A complete, exact copy of the records is needed here.

Stored data entries:
------------------------------------------------------------

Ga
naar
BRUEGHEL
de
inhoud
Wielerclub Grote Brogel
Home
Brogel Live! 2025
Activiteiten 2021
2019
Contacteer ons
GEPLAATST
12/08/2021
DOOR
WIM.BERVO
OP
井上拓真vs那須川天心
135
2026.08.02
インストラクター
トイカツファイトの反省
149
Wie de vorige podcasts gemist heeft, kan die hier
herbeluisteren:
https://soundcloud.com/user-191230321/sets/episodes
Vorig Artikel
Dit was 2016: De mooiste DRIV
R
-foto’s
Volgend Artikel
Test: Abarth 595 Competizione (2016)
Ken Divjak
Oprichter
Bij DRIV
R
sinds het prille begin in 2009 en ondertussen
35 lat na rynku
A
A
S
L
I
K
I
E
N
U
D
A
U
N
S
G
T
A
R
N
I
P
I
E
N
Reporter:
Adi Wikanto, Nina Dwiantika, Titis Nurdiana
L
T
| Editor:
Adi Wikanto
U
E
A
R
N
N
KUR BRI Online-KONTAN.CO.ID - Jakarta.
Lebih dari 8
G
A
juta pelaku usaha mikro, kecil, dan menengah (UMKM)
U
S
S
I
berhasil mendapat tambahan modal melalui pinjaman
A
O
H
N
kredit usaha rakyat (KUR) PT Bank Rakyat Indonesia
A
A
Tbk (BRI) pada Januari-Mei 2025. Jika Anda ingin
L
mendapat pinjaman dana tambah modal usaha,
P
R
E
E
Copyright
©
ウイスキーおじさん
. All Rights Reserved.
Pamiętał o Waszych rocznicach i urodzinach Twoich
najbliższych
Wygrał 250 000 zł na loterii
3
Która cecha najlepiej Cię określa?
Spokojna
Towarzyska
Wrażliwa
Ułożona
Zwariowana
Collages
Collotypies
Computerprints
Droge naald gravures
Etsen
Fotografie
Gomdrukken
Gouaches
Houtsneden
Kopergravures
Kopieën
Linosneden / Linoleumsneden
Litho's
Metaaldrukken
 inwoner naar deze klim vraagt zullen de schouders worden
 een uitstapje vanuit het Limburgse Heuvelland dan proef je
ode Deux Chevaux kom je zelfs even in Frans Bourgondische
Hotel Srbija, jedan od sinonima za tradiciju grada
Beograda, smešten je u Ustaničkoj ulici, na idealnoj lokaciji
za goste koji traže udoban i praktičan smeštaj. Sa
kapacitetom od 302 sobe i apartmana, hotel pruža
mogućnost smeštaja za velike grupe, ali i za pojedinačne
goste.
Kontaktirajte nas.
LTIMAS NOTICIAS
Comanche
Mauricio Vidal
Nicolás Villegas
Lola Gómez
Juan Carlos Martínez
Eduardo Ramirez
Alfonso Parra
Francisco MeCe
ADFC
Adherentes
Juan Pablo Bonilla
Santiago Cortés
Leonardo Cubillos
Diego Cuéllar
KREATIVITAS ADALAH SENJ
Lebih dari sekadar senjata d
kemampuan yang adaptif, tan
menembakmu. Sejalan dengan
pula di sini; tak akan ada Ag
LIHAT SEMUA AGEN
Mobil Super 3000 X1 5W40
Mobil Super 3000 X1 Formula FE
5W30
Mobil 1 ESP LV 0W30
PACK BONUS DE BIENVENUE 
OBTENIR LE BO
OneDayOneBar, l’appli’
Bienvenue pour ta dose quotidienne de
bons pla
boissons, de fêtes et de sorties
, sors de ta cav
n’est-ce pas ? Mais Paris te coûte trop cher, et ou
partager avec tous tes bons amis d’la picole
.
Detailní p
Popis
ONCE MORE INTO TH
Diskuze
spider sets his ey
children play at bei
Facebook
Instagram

------------------------------------------------------------

SOLUTION:
Ga
naar
BRUEGHEL
de
inhoud
Wielerclub Grote Brogel
Home
Brogel Live! 2025
Activiteiten 2021
2019
Contacteer ons
GEPLAATST
12/08/2021
DOOR
WIM.BERVO
OP
井上拓真vs那須川天心
135
2026.08.02
インストラクター
トイカツファイトの反省
149
Wie de vorige podcasts gemist heeft, kan die hier
herbeluisteren:
https://soundcloud.com/user-191230321/sets/episodes
Vorig Artikel
Dit was 2016: De mooiste DRIV
R
-foto’s
Volgend Artikel
Test: Abarth 595 Competizione (2016)
Ken Divjak
Oprichter
Bij DRIV
R
sinds het prille begin in 2009 en ondertussen
35 lat na rynku
A
A
S
L
I
K
I
E
N
U
D
A
U
N
S
G
T
A
R
N
I
P
I
E
N
Reporter:
Adi Wikanto, Nina Dwiantika, Titis Nurdiana
L
T
| Editor:
Adi Wikanto
U
E
A
R
N
N
KUR BRI Online-KONTAN.CO.ID - Jakarta.
Lebih dari 8
G
A
juta pelaku usaha mikro, kecil, dan menengah (UMKM)
U
S
S
I
berhasil mendapat tambahan modal melalui pinjaman
A
O
H
N
kredit usaha rakyat (KUR) PT Bank Rakyat Indonesia
A
A
Tbk (BRI) pada Januari-Mei 2025. Jika Anda ingin
L
mendapat pinjaman dana tambah modal usaha,
P
R
E
E
Copyright
©
ウイスキーおじさん
. All Rights Reserved.
Pamiętał o Waszych rocznicach i urodzinach Twoich
najbliższych
Wygrał 250 000 zł na loterii
3
Która cecha najlepiej Cię określa?
Spokojna
Towarzyska
Wrażliwa
Ułożona
Zwariowana
Collages
Collotypies
Computerprints
Droge naald gravures
Etsen
Fotografie
Gomdrukken
Gouaches
Houtsneden
Kopergravures
Kopieën
Linosneden / Linoleumsneden
Litho's
Metaaldrukken
 inwoner naar deze klim vraagt zullen de schouders worden
 een uitstapje vanuit het Limburgse Heuvelland dan proef je
ode Deux Chevaux kom je zelfs even in Frans Bourgondische
Hotel Srbija, jedan od sinonima za tradiciju grada
Beograda, smešten je u Ustaničkoj ulici, na idealnoj lokaciji
za goste koji traže udoban i praktičan smeštaj. Sa
kapacitetom od 302 sobe i apartmana, hotel pruža
mogućnost smeštaja za velike grupe, ali i za pojedinačne
goste.
Kontaktirajte nas.
LTIMAS NOTICIAS
Comanche
Mauricio Vidal
Nicolás Villegas
Lola Gómez
Juan Carlos Martínez
Eduardo Ramirez
Alfonso Parra
Francisco MeCe
ADFC
Adherentes
Juan Pablo Bonilla
Santiago Cortés
Leonardo Cubillos
Diego Cuéllar
KREATIVITAS ADALAH SENJ
Lebih dari sekadar senjata d
kemampuan yang adaptif, tan
menembakmu. Sejalan dengan
pula di sini; tak akan ada Ag
LIHAT SEMUA AGEN
Mobil Super 3000 X1 5W40
Mobil Super 3000 X1 Formula FE
5W30
Mobil 1 ESP LV 0W30
PACK BONUS DE BIENVENUE 
OBTENIR LE BO
OneDayOneBar, l’appli’
Bienvenue pour ta dose quotidienne de
bons pla
boissons, de fêtes et de sorties
, sors de ta cav
n’est-ce pas ? Mais Paris te coûte trop cher, et ou
partager avec tous tes bons amis d’la picole
.
Detailní p
Popis
ONCE MORE INTO TH
Diskuze
spider sets his ey
children play at bei
Facebook
Instagram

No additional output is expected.